Exercise brief | Look below for the line containing "The width and height of the screenshot is (872, 2576)."; from there, print each line exactly up to and including the line containing "This screenshot has height=2042, width=375.", and stop.

The records |
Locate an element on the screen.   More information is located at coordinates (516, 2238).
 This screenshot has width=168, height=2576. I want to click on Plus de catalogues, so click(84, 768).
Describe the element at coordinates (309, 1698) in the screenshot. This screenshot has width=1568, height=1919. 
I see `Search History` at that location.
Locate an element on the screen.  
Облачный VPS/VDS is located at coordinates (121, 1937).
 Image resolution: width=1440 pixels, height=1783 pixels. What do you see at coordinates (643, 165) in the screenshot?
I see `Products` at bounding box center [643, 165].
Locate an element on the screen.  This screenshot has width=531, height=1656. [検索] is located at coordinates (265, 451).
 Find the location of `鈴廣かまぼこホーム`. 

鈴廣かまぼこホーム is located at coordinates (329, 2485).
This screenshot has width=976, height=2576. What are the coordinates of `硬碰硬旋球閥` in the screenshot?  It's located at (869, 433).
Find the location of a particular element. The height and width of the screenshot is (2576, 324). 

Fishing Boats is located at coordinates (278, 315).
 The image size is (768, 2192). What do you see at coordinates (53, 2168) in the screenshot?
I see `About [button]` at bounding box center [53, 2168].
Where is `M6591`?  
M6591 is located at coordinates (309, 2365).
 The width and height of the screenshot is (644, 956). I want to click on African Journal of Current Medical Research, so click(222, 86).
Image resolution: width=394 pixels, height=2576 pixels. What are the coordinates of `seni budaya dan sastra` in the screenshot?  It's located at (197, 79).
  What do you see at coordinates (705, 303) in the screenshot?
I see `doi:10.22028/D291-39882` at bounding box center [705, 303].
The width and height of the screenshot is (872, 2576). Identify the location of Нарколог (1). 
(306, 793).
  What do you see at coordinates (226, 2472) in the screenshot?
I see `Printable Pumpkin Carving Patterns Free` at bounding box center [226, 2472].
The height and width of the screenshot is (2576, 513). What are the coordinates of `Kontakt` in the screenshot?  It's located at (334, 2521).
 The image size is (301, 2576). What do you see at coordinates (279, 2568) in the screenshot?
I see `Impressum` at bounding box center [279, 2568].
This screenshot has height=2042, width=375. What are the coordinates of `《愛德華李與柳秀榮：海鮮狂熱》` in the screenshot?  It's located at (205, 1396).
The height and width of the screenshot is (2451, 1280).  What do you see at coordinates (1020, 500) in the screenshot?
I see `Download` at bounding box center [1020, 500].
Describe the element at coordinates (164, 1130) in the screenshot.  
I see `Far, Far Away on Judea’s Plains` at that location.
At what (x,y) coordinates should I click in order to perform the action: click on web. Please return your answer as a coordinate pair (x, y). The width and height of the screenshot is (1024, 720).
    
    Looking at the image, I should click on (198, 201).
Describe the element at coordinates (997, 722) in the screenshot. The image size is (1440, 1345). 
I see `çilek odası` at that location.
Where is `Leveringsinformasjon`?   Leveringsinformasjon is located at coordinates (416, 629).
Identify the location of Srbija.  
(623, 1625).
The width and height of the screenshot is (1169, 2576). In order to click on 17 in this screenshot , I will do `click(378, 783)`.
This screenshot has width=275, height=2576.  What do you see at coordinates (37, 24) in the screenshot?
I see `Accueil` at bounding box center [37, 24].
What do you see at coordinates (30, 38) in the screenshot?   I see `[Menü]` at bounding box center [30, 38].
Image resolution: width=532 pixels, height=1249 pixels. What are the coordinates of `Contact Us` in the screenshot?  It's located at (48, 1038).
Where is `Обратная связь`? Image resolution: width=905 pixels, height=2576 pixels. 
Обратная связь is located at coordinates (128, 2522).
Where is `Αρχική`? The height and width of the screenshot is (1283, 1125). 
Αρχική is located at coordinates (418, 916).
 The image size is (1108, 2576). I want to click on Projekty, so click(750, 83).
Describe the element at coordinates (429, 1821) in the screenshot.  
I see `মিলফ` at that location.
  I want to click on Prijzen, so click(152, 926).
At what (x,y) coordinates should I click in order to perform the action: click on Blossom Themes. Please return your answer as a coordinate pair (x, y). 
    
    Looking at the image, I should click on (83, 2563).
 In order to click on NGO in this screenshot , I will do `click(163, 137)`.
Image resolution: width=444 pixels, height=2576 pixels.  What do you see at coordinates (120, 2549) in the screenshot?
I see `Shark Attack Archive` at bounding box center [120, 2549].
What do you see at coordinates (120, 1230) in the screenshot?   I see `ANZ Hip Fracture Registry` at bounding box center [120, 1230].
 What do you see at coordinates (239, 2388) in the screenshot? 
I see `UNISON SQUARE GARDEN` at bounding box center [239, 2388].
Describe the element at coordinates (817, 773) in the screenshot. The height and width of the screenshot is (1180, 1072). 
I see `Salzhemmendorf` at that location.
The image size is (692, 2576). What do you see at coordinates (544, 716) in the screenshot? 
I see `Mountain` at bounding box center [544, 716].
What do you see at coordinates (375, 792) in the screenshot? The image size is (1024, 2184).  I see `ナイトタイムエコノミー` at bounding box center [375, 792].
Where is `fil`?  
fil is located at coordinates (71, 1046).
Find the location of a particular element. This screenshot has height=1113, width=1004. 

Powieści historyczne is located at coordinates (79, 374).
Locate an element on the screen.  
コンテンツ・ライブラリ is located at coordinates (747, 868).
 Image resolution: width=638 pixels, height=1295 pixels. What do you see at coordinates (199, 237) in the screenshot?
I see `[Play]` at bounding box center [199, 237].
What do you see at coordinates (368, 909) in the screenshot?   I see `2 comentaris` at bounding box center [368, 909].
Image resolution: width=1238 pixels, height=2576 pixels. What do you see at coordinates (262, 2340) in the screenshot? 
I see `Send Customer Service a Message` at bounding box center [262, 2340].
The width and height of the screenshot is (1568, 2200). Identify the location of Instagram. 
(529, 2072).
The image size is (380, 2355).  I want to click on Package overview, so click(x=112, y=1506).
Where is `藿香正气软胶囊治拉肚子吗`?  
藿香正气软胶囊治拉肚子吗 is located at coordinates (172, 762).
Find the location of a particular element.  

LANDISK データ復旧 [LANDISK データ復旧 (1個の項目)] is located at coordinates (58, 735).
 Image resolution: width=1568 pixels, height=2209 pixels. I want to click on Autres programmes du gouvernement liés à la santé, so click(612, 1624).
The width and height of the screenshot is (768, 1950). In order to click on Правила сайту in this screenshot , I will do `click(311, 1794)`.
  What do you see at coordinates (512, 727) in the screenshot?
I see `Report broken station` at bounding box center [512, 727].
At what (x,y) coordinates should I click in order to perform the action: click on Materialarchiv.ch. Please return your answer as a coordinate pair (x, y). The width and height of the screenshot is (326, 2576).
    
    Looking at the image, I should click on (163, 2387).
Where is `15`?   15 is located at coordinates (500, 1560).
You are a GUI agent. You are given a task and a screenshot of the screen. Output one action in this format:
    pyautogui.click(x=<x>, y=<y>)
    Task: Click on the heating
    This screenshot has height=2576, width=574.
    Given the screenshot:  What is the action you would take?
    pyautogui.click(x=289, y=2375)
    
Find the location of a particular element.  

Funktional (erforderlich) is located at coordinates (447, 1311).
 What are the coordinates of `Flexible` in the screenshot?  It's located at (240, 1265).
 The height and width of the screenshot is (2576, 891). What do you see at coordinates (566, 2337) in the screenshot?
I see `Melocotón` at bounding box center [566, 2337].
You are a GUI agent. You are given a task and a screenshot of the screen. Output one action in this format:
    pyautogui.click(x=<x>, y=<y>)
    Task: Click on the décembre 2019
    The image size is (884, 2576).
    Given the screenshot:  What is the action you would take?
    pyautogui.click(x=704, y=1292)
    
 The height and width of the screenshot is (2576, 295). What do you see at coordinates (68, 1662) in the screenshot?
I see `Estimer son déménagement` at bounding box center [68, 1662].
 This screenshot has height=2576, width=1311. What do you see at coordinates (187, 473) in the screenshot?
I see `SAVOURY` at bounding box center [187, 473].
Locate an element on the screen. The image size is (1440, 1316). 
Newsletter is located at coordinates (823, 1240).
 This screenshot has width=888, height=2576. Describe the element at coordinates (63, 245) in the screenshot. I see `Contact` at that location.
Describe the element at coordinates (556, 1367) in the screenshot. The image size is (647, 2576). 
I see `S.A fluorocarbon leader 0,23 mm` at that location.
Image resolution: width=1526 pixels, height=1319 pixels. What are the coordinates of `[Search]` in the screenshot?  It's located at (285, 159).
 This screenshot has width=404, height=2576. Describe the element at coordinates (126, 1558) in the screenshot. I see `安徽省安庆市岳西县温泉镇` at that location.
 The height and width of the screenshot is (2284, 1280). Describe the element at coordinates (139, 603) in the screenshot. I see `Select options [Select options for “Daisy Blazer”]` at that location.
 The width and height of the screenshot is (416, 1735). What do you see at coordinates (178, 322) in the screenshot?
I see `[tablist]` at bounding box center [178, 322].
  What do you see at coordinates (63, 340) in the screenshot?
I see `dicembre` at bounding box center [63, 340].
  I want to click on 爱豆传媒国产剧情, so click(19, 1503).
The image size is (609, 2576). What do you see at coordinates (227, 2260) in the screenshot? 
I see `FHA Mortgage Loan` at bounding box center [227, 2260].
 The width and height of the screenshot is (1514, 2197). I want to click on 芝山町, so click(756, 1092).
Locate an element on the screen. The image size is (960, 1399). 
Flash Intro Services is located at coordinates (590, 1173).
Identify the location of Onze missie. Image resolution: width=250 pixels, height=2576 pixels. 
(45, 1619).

Exercise result |
The width and height of the screenshot is (872, 2576). Identify the location of Нарколог (1). 
(306, 793).
  What do you see at coordinates (226, 2472) in the screenshot?
I see `Printable Pumpkin Carving Patterns Free` at bounding box center [226, 2472].
The height and width of the screenshot is (2576, 513). What are the coordinates of `Kontakt` in the screenshot?  It's located at (334, 2521).
 The image size is (301, 2576). What do you see at coordinates (279, 2568) in the screenshot?
I see `Impressum` at bounding box center [279, 2568].
This screenshot has height=2042, width=375. What are the coordinates of `《愛德華李與柳秀榮：海鮮狂熱》` in the screenshot?  It's located at (205, 1396).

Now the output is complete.